I know you are thinking, is reconstituted barbecue from the freezer very tasty? It is if it has been vacuum sealed and reconstituted using your small commercial Sous Vide machine. In fact, you cannot tell the difference between fresh smoked barbecue and barbecue that has been brought back up to temperature in this fashion.
It is hard to imagine a process that employs more moderation than barbecue. The net result of outrageous moderation is a dozen great barbecue meals. How can life get better than that?

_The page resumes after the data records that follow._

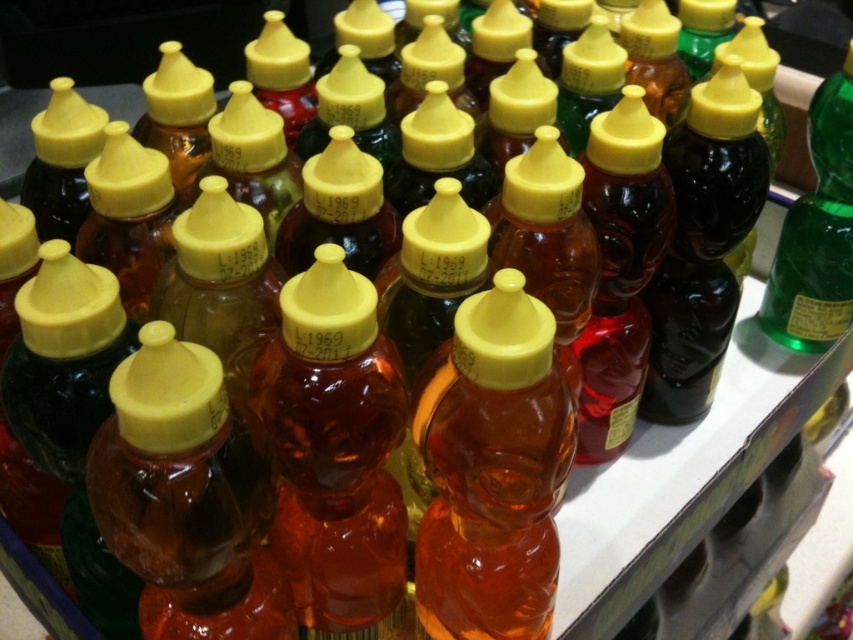 You are a delivery person who needs to place a new bottle between the translucent amber liquid at center and the green glass bottle at right. The new bottle is 10 inches long. Can you fit it in the space between them?

The distance between the translucent amber liquid at center and the green glass bottle at right is 21.97 inches. Since the new bottle is only 10 inches long, there is enough space to place it between them.

You are standing in front of a display shelf with several condiment bottles. You notice two points marked on the bottles. The first point is at coordinate point (459,636) and the second is at point (807,212). Which point is closer to you?

Point (459,636) is closer to the camera than point (807,212), so the first point is closer to you.

You are a customer at a grocery store looking at the display of condiment bottles. You notice the translucent amber liquid at center and the green glass bottle at right. Which one has a larger volume of liquid inside?

The translucent amber liquid at center has a larger volume than the green glass bottle at right because it is bigger. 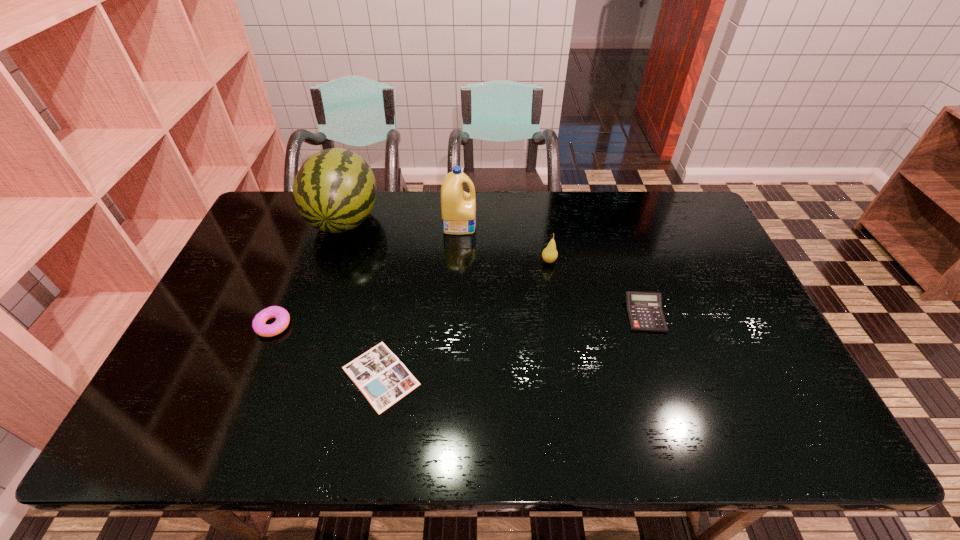 Image resolution: width=960 pixels, height=540 pixels. Find the location of `vacant area between the pear and the book`. vacant area between the pear and the book is located at coordinates click(x=465, y=319).

Image resolution: width=960 pixels, height=540 pixels. I want to click on free space between the book and the doughnut, so click(x=327, y=350).

Find the location of `unoccupied position between the watermelon and the pear`. unoccupied position between the watermelon and the pear is located at coordinates (446, 241).

I want to click on vacant area that lies between the shortest object and the fourth nearest object, so click(x=465, y=319).

Identify which object is the fifth closest to the calculator. Please provide its 2D coordinates. Your answer should be formatted as a tuple, i.e. [(x, y)], where the tuple contains the x and y coordinates of a point satisfying the conditions above.

[(282, 316)]

Identify which object is located as the nearest to the doughnut. Please provide its 2D coordinates. Your answer should be formatted as a tuple, i.e. [(x, y)], where the tuple contains the x and y coordinates of a point satisfying the conditions above.

[(383, 379)]

This screenshot has width=960, height=540. I want to click on blank area in the image that satisfies the following two spatial constraints: 1. on the label of the detergent; 2. on the front side of the book, so click(x=451, y=376).

Locate an element on the screen. This screenshot has width=960, height=540. vacant area in the image that satisfies the following two spatial constraints: 1. on the back side of the rightmost object; 2. on the label of the detergent is located at coordinates (614, 224).

This screenshot has height=540, width=960. What are the coordinates of `free space that satisfies the following two spatial constraints: 1. on the label of the fourth object from left to right; 2. on the right side of the calculator` in the screenshot? It's located at (455, 314). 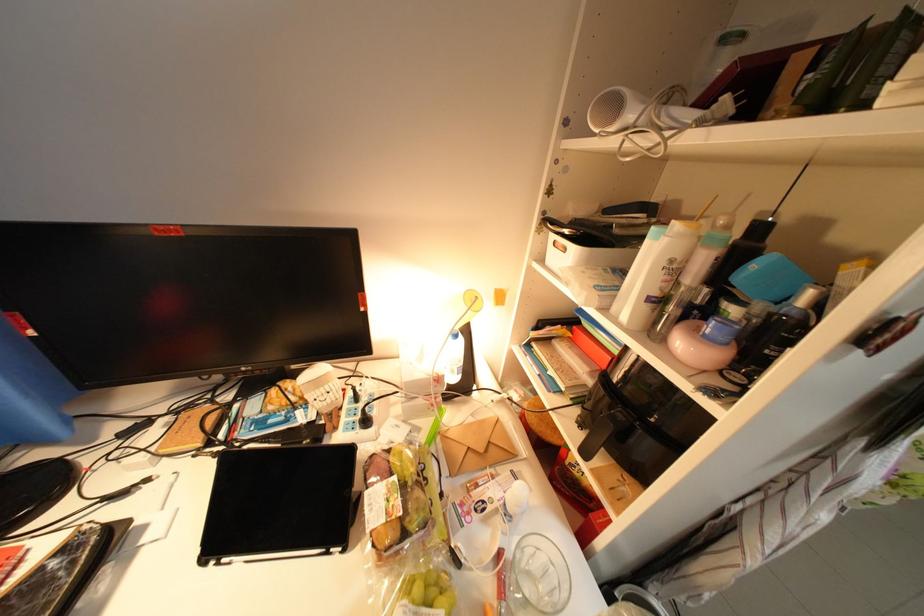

Over time, I have expanded my concept of excessive moderation to include collecting antique clocks and watches. I still have more than 300 train cars and operating stations from my 1950’s Lionel Train layout. I have expanded moderation techniques to include all aspects of Tailgating for Michigan football games.
So I am a fanatical practitioner of moderation. No doubt, Nat, Herman and Hesiod were spot on. “Observe due measure, moderation is best in all things.”